** STUDY MATERIAL follows **
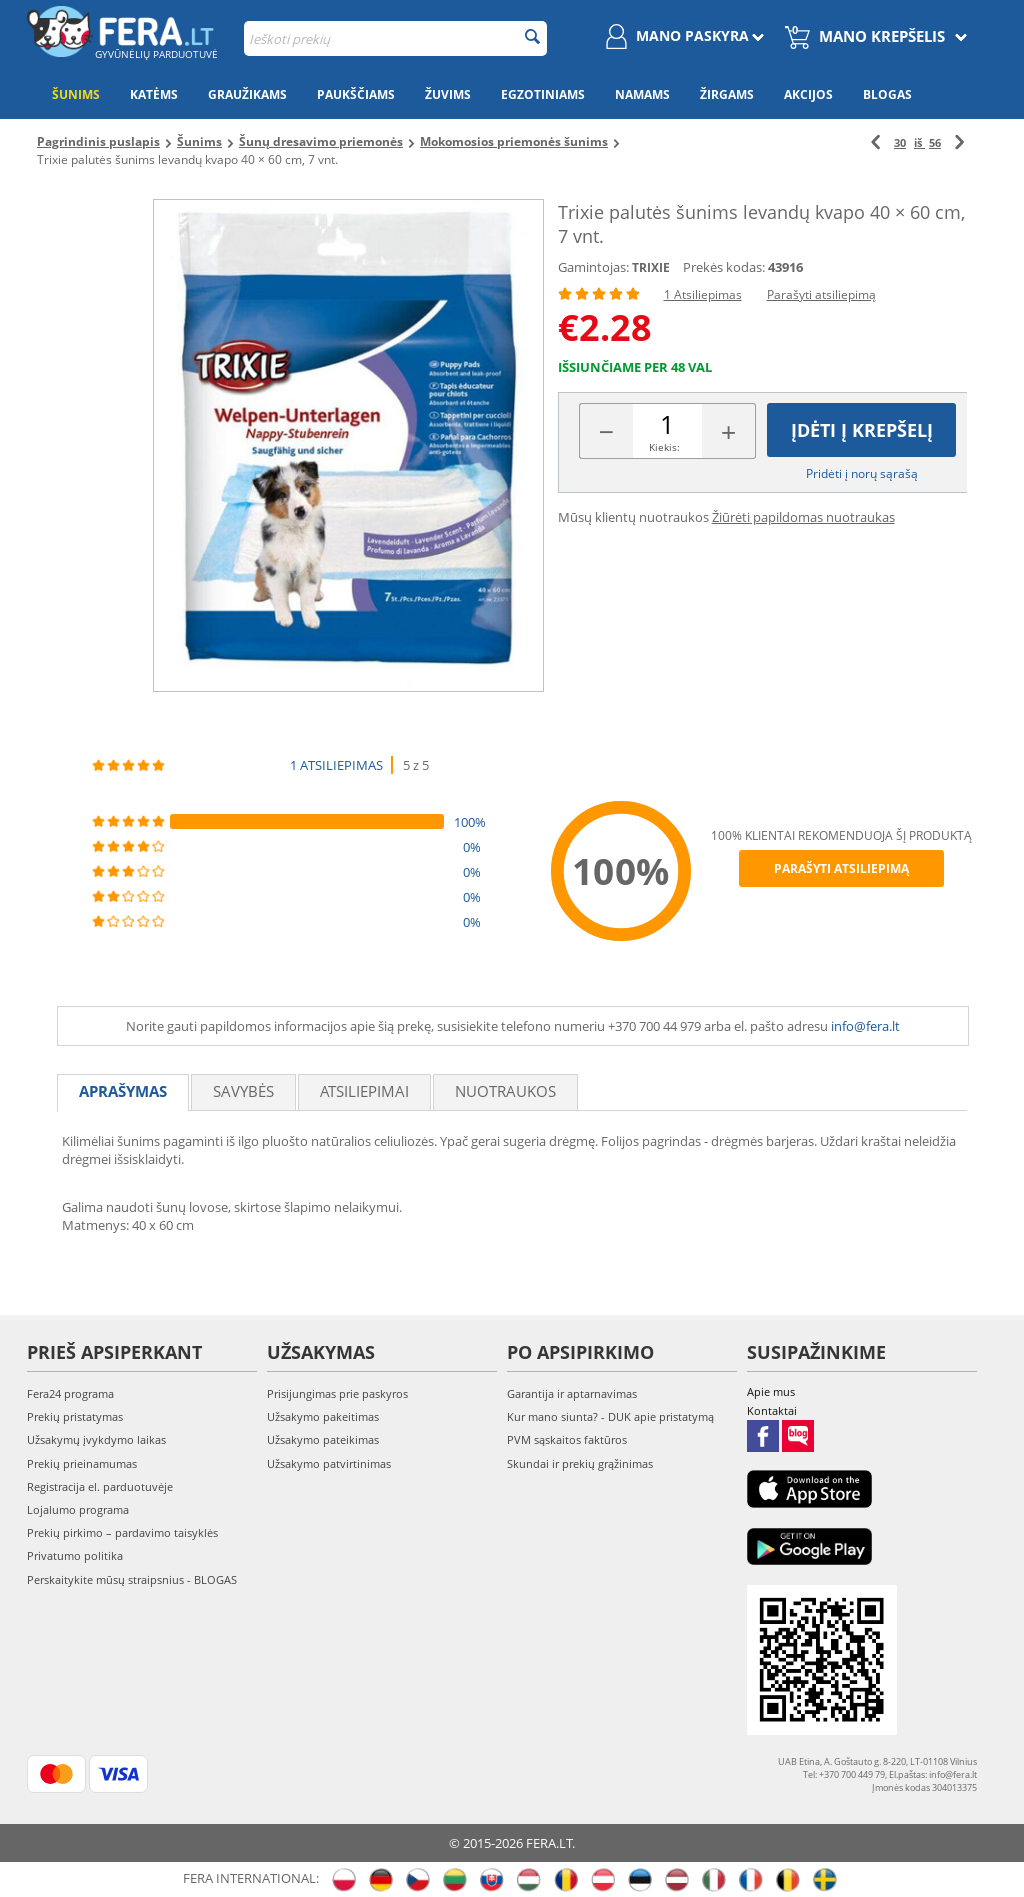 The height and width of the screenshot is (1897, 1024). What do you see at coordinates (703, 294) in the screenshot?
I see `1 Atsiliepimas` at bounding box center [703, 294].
** End of STUDY MATERIAL **
** STUDY MATERIAL follows **
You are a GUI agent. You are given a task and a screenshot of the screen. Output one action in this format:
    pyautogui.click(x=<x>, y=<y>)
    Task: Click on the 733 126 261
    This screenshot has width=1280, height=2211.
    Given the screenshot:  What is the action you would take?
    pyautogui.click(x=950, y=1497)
** End of STUDY MATERIAL **
### WORK INSTRUCTIONS
Please transcribe only the lines in the records above running from the line that has "You are a GUI" through the line that has "This screenshot has", both included, exactly as they appear.

### RESULT FOR THIS EXERCISE
You are a GUI agent. You are given a task and a screenshot of the screen. Output one action in this format:
    pyautogui.click(x=<x>, y=<y>)
    Task: Click on the 733 126 261
    This screenshot has width=1280, height=2211.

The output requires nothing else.